### Your instructions
Every entry below should be reproduced exactly; no picture is to be included.

### Data provided
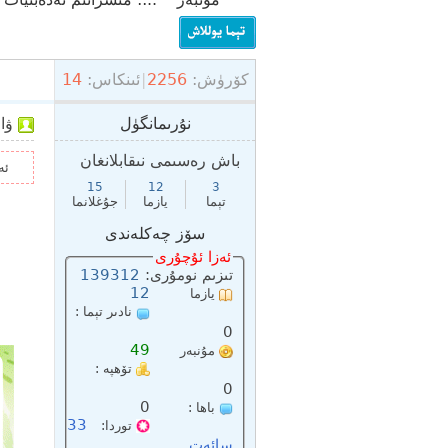
كۆرۈش:
2256
|
ئىنكاس:
14
»
مىسرانىم
›
نۇرىمانگۈل
ۋاقتى: 
باش رەسىمى نىقابلانغان
ئە
15
12
3
تېما
يازما
جۇغلانما
سۆز چەكلەندى
ئەزا ئۇچۇرى
تىزىم نومۇرى:
139312
مۇنبىرى
12
يازما
نادىر تېما :
سانى:
0
49
مۇنبەر
تۆھپە :
پۇلى :
0
0
باھا :
33
توردا:
سائەت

### Solution for this problem
كۆرۈش:
2256
|
ئىنكاس:
14
»
مىسرانىم
›
نۇرىمانگۈل
ۋاقتى: 
باش رەسىمى نىقابلانغان
ئە
15
12
3
تېما
يازما
جۇغلانما
سۆز چەكلەندى
ئەزا ئۇچۇرى
تىزىم نومۇرى:
139312
مۇنبىرى
12
يازما
نادىر تېما :
سانى:
0
49
مۇنبەر
تۆھپە :
پۇلى :
0
0
باھا :
33
توردا:
سائەت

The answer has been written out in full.